Hasbro loves finding new ways to merchandise the Transformers. Whether it's a potato, Heroes-scale figures or fake Legos, the Robots in Disguise get around. The newest iteration is "Bot Shots," a toy-based combat game.
The premise is this: you take a Bot Shots figure in vehicle mode, roll it head-on into another figure, and hope that the collision triggers its conversion to robot mode. All the toys switch the same way: head under the front end, arms down the side, feet in the back. Why so simple? Because, like the Battlechargers, their transformation is spring-loaded: when the front end is hit, it releases a catch and the figure stands up automatically. The figures are sold on solo cards, as well as in three-packs like this one.
The figures in the three packs are all repaints - which is fine, since in this case, ⅔ of them still represent new characters. We start with Nemesis Prime, a repaint of Optimus. The vehicle mode is a long-nosed truck that's somewhat reminiscent of the Armada version, but it has a "trailer" component that takes up the back end. The front and rear wheels roll (the middle ones are just sculpted), and the familiar "Optimus Prime stripe" is molded on the sides of the trailer. The truck is entirely black, with a metalic blue windshield, dark blue fenders and a silver grill.
Once you, ahem, "convert" Nemesis Prime, he stands 2" tall. The head is the classic "Prime" style, with antenna ears, a pentagonal vent on the forehead and a mouthplate covering everything below the eyes. The body is superdeformed enough that it's hard to tell if he's supposed to be based on any specific version of Optimus Prime, but you can make out his window-boobs. He doesn't have "arms" so much as he has hands molded on one end of his wheel-appendages, but there's a little bit of sculpted detail up near the armpits. He even gets silver paint apps there! His stats are 555 Blaster, 855 Fist, 215 Sword.
Next we have Megatron, who's disguised as a tank. That's a movie-style tank, not a G2-style tank, so I guess at least that reveals which continuity he's styled upon, huh? The tank looks very intimidating, with all its weird, sharp, Cybertronian angles and whatnot. They didn't even make an effort to conceal his four rolling wheels inside the tank treads: they're right there on the outside.
Megatron's spring may be set a little tight: every time he pops up to robot mode, he ends up falling on his back. Fortunately, you can adjust that. There are two screws on the chest; tighten them, and the spring-action gets stronger; loosen them, and it relaxes. Though we called Megatron a repaint, this is actually the first time he's been released - he's not available on a solo card yet, and the other version (with a big fancy launcher) didn't show up until a few weeks after the three-packs. He's dark grey with silver apps on the legs, and though his body is based on the movie, his head has an animated look. His stats are 820 Blaster, 170 Fist, 625 Sword.

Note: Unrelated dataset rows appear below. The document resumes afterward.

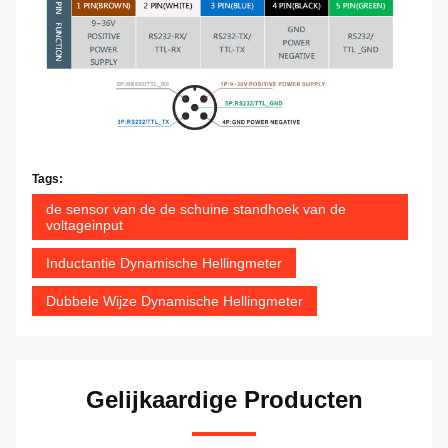
Tags:
de sensor van de de schuine standhoek van de
voltageinput
Inductantie Dynamische Hellingmeter
Dubbele Wijze Dynamische Hellingmeter
Gelijkaardige Producten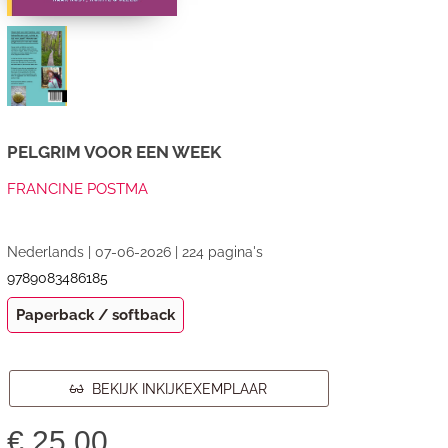
PELGRIM VOOR EEN WEEK
FRANCINE POSTMA
Nederlands | 07-06-2026 | 224 pagina's
9789083486185
Paperback / softback
BEKIJK INKIJKEXEMPLAAR
€
25,00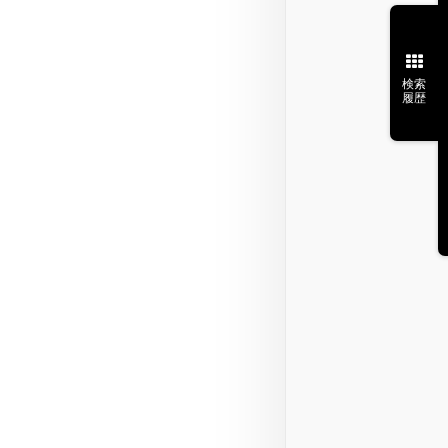
検索
履歴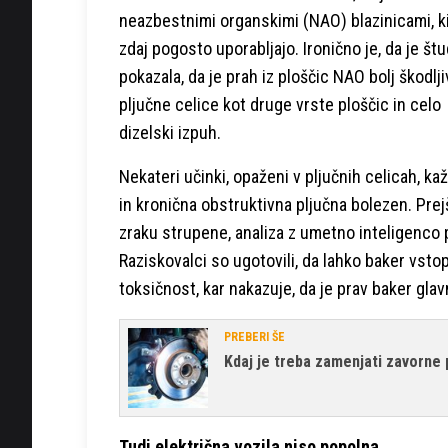
neazbestnimi organskimi (NAO) blazinicami, k
zdaj pogosto uporabljajo. Ironično je, da je štu
pokazala, da je prah iz ploščic NAO bolj škodlji
pljučne celice kot druge vrste ploščic in celo
dizelski izpuh.
Nekateri učinki, opaženi v pljučnih celicah, ka
in kronična obstruktivna pljučna bolezen. Pre
zraku strupene, analiza z umetno inteligenco p
Raziskovalci so ugotovili, da lahko baker vstop
toksičnost, kar nakazuje, da je prav baker glav
PREBERI ŠE
Kdaj je treba zamenjati zavorne 
Tudi električna vozila niso popolna.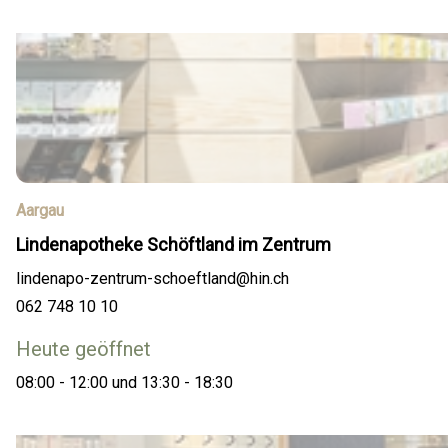
Aargau
Lindenapotheke Schöftland im Zentrum
lindenapo-zentrum-schoeftland@hin.ch
062 748 10 10
Heute geöffnet
08:00 - 12:00 und 13:30 - 18:30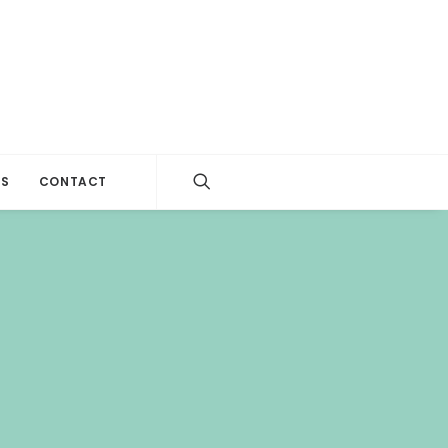
ES
CONTACT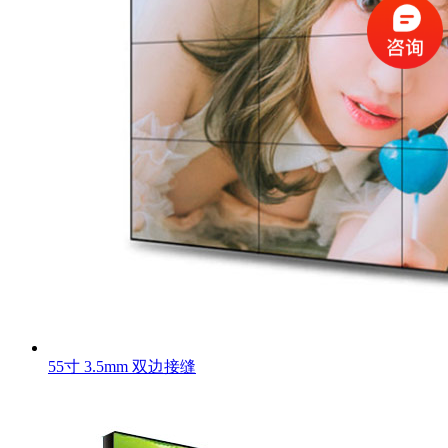
55寸 3.5mm 双边接缝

And finally, we have Acid Storm, this box set's "Super Bot." What does that mean? Well, he's molded from translucent plastic and... that's about it. His stats will be higher than usual, but that honestly doesn't mean much. Acid Storm is, of course, a repaint of Starscream - he's based on the non-toy G1 character who was turned into a figure and given a name during the Universe 2.0 line. This one is a superdeformed F-22 Raptor, and the only solid plastic in this mode is the four grey wheels.
In robot mode, Acid Storm is still mostly paint-free. His body is bright neon green, which actually makes him closer to the G1 cartoon than his last toy was. He has the typical Seeker head, and that's where we see some paint: a silver face, golden eyes and a black brain-bucket. The sculpt of the body doesn't really seem to favor the movie design over anything else - he's mostly just "generic robot." His stats are 905 Blaster, 420 Fist, 285 Sword. Really, guys? The smokey green toy gets marked with a "420?" On his green dial, no less?
Okay, so what are these stats we keep talking about? They're how the game is played. Much like the original Battle Beasts, Bot Shots' combat is basically a glorified version of rochambeau. Each figure has a three-sided spinner in his chest, with different symbols: Blaster beats Fist, Fist beats Sword and Sword beats Blaster (obviously somebody's watched too much Star Wars, because it should really go the other direction). You select whichever weapon you want before sending your Bot Shot into battle - in case of a tie, the higher number wins. If one Bot doesn't transform, he loses!
The fact that you're choosing which symbol to use in each battle adds a bit of strategy - I thought the spinner would be activated by the same springs that transform the robot, which would have made things completely random. By making your own choice, you have a chance to outplay your opponent, rather than just leaving it up to the gods.
Transformers Bot Shots are very simple toys, but they're designed to be. In a way, they're like Robot Heroes that actually do something. There's even ridiculously cute chibi art on the back of the box. Bot Shots are sort of the Angry Birds of the toy world: remarkably simple, slightly addictive, and though you may never admit to playing with them lest you lose all your street cred, you'll secretly adore them.